▶ [Action item] The lines below are to be quoted exactly, from the first through the one that contains "Globaalit tiedotteet sisältävät".

[[ Information, beginning ]]

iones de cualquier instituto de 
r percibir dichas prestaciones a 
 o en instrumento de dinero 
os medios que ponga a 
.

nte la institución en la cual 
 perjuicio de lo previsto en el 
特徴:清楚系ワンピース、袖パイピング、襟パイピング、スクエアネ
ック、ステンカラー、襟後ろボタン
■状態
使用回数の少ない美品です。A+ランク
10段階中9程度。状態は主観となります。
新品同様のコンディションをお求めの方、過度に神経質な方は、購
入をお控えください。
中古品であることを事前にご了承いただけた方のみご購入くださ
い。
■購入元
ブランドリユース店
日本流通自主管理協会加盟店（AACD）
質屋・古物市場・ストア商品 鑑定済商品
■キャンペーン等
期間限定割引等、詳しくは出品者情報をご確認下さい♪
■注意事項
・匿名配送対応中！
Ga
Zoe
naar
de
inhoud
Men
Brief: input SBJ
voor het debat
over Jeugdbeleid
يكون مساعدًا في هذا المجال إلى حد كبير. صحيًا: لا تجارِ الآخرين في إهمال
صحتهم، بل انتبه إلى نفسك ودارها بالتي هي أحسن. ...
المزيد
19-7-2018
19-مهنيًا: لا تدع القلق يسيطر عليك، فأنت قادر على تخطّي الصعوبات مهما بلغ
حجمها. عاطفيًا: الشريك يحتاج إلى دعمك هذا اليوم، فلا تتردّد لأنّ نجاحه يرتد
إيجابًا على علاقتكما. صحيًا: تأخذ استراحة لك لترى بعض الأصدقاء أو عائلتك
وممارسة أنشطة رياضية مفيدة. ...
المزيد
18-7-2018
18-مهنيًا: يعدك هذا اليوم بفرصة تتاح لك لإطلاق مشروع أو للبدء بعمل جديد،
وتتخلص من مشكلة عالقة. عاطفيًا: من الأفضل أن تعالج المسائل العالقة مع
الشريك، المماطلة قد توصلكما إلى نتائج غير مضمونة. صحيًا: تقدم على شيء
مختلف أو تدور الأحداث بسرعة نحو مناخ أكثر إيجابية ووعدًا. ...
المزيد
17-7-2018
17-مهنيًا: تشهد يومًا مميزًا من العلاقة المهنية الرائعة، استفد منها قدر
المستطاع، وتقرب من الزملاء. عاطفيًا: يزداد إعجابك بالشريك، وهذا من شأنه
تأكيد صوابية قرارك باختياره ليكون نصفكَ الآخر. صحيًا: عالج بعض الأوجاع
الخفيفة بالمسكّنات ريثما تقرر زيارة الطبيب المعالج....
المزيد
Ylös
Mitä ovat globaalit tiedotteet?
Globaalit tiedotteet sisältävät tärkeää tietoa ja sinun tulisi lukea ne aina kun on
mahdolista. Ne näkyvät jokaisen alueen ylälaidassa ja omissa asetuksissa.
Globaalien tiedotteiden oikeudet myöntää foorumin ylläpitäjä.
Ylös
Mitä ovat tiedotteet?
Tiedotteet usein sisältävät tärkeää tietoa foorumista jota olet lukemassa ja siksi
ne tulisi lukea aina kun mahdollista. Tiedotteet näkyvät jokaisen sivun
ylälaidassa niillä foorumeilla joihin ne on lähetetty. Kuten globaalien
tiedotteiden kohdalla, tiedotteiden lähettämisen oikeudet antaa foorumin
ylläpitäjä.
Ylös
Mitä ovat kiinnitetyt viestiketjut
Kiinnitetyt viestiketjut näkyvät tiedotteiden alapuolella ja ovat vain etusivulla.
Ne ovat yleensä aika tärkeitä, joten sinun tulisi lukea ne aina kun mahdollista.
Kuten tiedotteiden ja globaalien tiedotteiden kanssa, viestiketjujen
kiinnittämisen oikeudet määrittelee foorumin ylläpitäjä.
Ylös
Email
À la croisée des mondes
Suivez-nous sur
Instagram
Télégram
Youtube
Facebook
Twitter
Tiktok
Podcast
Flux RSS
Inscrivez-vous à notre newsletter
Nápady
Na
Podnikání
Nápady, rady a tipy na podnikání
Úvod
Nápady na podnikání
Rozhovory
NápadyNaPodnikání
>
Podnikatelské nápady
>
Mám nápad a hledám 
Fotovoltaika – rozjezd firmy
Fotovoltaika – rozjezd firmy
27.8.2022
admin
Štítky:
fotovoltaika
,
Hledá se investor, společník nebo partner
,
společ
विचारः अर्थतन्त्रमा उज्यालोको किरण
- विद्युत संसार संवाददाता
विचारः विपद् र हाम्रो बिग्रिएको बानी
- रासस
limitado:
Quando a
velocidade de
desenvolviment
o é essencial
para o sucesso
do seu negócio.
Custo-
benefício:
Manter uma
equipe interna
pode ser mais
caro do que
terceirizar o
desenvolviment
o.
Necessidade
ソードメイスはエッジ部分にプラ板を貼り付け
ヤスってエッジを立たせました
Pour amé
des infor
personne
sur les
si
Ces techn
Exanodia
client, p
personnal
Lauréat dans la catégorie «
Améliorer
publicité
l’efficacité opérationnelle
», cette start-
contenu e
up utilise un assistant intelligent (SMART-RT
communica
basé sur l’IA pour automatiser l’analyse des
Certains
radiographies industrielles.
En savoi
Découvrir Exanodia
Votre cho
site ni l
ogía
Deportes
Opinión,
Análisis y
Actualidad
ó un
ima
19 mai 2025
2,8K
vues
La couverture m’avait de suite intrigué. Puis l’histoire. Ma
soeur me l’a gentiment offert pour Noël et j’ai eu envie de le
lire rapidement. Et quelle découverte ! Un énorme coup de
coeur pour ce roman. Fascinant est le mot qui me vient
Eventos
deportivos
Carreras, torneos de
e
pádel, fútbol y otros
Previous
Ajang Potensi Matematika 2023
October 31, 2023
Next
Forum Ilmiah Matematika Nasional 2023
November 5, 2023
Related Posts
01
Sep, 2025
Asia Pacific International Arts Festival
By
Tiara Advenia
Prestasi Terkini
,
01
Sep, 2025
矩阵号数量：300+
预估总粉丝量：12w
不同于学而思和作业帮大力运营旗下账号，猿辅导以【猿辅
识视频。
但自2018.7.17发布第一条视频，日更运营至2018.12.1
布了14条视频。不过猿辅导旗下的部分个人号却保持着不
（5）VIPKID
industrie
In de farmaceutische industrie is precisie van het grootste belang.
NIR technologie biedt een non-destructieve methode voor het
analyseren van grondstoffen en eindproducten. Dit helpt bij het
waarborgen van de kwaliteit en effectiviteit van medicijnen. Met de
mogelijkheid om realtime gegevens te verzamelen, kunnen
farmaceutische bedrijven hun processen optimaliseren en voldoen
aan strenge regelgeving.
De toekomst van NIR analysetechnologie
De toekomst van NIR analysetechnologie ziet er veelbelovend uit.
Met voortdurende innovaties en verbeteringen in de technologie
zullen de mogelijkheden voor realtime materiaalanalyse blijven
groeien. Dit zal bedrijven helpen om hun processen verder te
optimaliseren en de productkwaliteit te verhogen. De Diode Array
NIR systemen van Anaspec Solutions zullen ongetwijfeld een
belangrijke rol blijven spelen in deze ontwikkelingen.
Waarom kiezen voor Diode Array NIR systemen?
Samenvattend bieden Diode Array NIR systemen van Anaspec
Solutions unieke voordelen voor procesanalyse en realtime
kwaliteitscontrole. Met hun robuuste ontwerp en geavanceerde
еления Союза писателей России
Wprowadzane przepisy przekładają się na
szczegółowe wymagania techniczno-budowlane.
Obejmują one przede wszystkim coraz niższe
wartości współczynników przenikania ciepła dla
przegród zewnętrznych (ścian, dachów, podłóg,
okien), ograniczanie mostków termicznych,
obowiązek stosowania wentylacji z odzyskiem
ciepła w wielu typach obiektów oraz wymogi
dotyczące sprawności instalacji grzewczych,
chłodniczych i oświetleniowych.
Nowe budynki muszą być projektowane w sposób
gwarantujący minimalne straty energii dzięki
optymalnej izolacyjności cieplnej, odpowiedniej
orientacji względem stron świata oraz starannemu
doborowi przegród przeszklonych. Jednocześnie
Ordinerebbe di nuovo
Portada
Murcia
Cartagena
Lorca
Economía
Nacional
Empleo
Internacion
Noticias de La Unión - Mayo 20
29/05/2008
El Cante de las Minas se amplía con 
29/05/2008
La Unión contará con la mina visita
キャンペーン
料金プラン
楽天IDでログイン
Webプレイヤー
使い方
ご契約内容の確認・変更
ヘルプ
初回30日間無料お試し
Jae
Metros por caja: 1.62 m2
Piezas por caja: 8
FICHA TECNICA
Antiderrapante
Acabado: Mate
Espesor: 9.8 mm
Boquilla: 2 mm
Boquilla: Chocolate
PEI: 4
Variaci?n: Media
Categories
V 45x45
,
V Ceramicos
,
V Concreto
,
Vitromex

[[ Information, end ]]

▶ [Solution]
iones de cualquier instituto de 
r percibir dichas prestaciones a 
 o en instrumento de dinero 
os medios que ponga a 
.

nte la institución en la cual 
 perjuicio de lo previsto en el 
特徴:清楚系ワンピース、袖パイピング、襟パイピング、スクエアネ
ック、ステンカラー、襟後ろボタン
■状態
使用回数の少ない美品です。A+ランク
10段階中9程度。状態は主観となります。
新品同様のコンディションをお求めの方、過度に神経質な方は、購
入をお控えください。
中古品であることを事前にご了承いただけた方のみご購入くださ
い。
■購入元
ブランドリユース店
日本流通自主管理協会加盟店（AACD）
質屋・古物市場・ストア商品 鑑定済商品
■キャンペーン等
期間限定割引等、詳しくは出品者情報をご確認下さい♪
■注意事項
・匿名配送対応中！
Ga
Zoe
naar
de
inhoud
Men
Brief: input SBJ
voor het debat
over Jeugdbeleid
يكون مساعدًا في هذا المجال إلى حد كبير. صحيًا: لا تجارِ الآخرين في إهمال
صحتهم، بل انتبه إلى نفسك ودارها بالتي هي أحسن. ...
المزيد
19-7-2018
19-مهنيًا: لا تدع القلق يسيطر عليك، فأنت قادر على تخطّي الصعوبات مهما بلغ
حجمها. عاطفيًا: الشريك يحتاج إلى دعمك هذا اليوم، فلا تتردّد لأنّ نجاحه يرتد
إيجابًا على علاقتكما. صحيًا: تأخذ استراحة لك لترى بعض الأصدقاء أو عائلتك
وممارسة أنشطة رياضية مفيدة. ...
المزيد
18-7-2018
18-مهنيًا: يعدك هذا اليوم بفرصة تتاح لك لإطلاق مشروع أو للبدء بعمل جديد،
وتتخلص من مشكلة عالقة. عاطفيًا: من الأفضل أن تعالج المسائل العالقة مع
الشريك، المماطلة قد توصلكما إلى نتائج غير مضمونة. صحيًا: تقدم على شيء
مختلف أو تدور الأحداث بسرعة نحو مناخ أكثر إيجابية ووعدًا. ...
المزيد
17-7-2018
17-مهنيًا: تشهد يومًا مميزًا من العلاقة المهنية الرائعة، استفد منها قدر
المستطاع، وتقرب من الزملاء. عاطفيًا: يزداد إعجابك بالشريك، وهذا من شأنه
تأكيد صوابية قرارك باختياره ليكون نصفكَ الآخر. صحيًا: عالج بعض الأوجاع
الخفيفة بالمسكّنات ريثما تقرر زيارة الطبيب المعالج....
المزيد
Ylös
Mitä ovat globaalit tiedotteet?
Globaalit tiedotteet sisältävät tärkeää tietoa ja sinun tulisi lukea ne aina kun on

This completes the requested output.